Beyond Reading Literature - Robert Oxlade, a note for the ABAL website, 2004
Bibliotherapy refers to the use of literature as an aid to therapy, particularly for people suffering from psychological trauma or mental illness. In general, however, the term signifies a common thread that we can all, in our different ways, contribute to or benefit from, reading and writing to enhance health, growth, healing and well-being. Bibliotherapy has rapidly evolved in scope and sophistication to become an area of interdisciplinary study and practice. It now links professionals from the world of language, literature and arts with educators, psychologists, and clinical therapists from a wide range of professional backgrounds and focus. It has extended from its original book-reading dialogue therapy to include therapeutic uses of writing. The medium also has expanded from print to include audio-visual aspects of narrative through, for example, film and video.

Some Research Directions - Hoi F. Cheu
Recent achievements in our understanding of neuroplasticity and the ecology of the mind have brought new insights into the concept of bibliotherapy. What Norman Doidge calls "The Culturally Modified Brain" has dissolved a century old nature vs. nurture discourse: "Not only does the brain shape culture, culture shapes the brain (The Brain that Changes Itself, Penguin, 2007, p. 287). We now have scientific observations to demonstrate that cultural activities can change brain structures. This knowledge has significant implications to the study of literature. After decades of cultural construction theories, we can now reunite with the scientists to investigate a biological approach to literature without going against what we know experientially - literature, or complex storytelling in any form, is natural and beneficial to "the symbolic species," as the medical anthropologist Terrance Deacon refers to human beings.
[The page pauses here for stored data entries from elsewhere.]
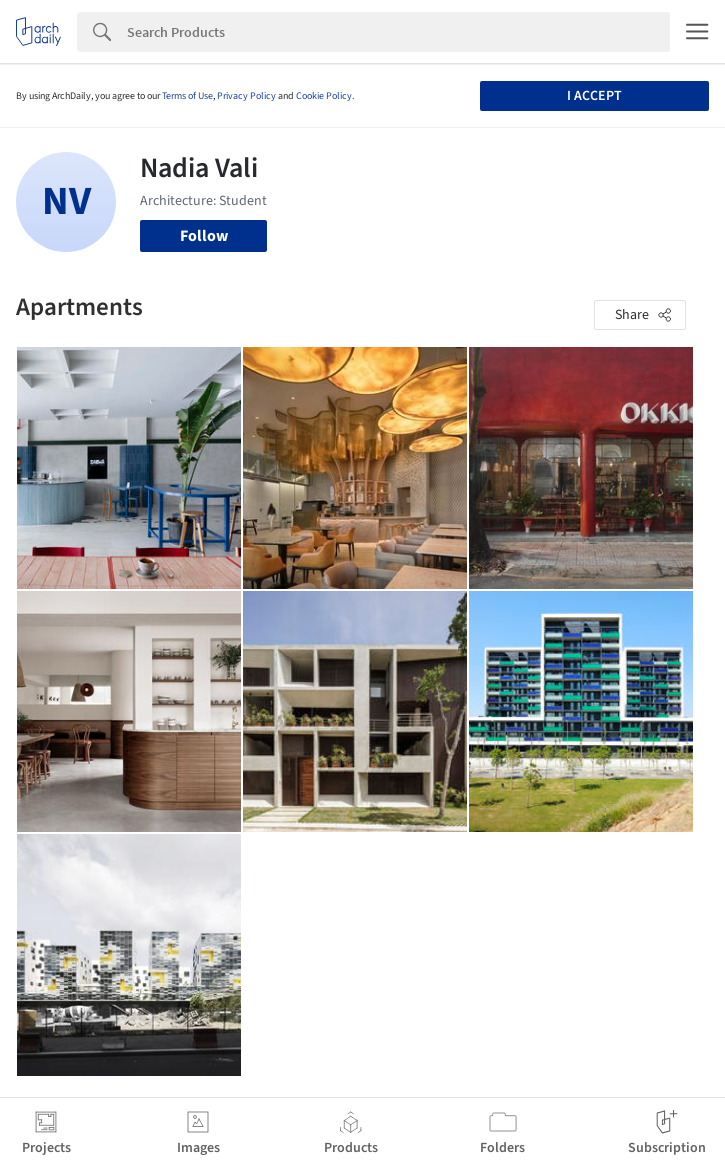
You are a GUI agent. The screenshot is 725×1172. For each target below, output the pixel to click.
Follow (204, 236)
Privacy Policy (246, 96)
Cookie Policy (324, 96)
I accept (594, 96)
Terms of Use (187, 96)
But still we know little about the actual interrelations between storytelling and brain structure. There is much room for new discovery and breakthrough in brain science and medicine. From a "humanities" perspective, the awareness may also imply a necessary enquiry into the application of literature beyond cultural, psychoanalytic, and political criticism. It is time to study more closely how to engage the brain and the process of "literature." We can no longer consider literature to be a form of high art; instead, it is time for literary scholars to look more closely into how the personal and the political, as well as the biological and the technological, aspects of "stories" rewire the brain and rewrite life. And, in turn, how the brain can restructure our cultural landscape through inventing metaphors, articulating feelings, extending connections, and turning neuro-impulses into personal and social transformations. In light of bibliotherapy, literary education is about engaging the process of "literature" as a basic survival resource. By literature, bibliotherapy refers to the storytelling process: a human activity that learns and uses symbolic language to make connections, to make sense, and consequently to create identities and self-consciousness. Literature is an adaptive human behaviour for responding to and coping with change. To conduct a full scale of investigation of literature's benefits and learn how to engage bibliotherapy more effectively, we need a new round of trans-disciplinary conversations among arts and sciences.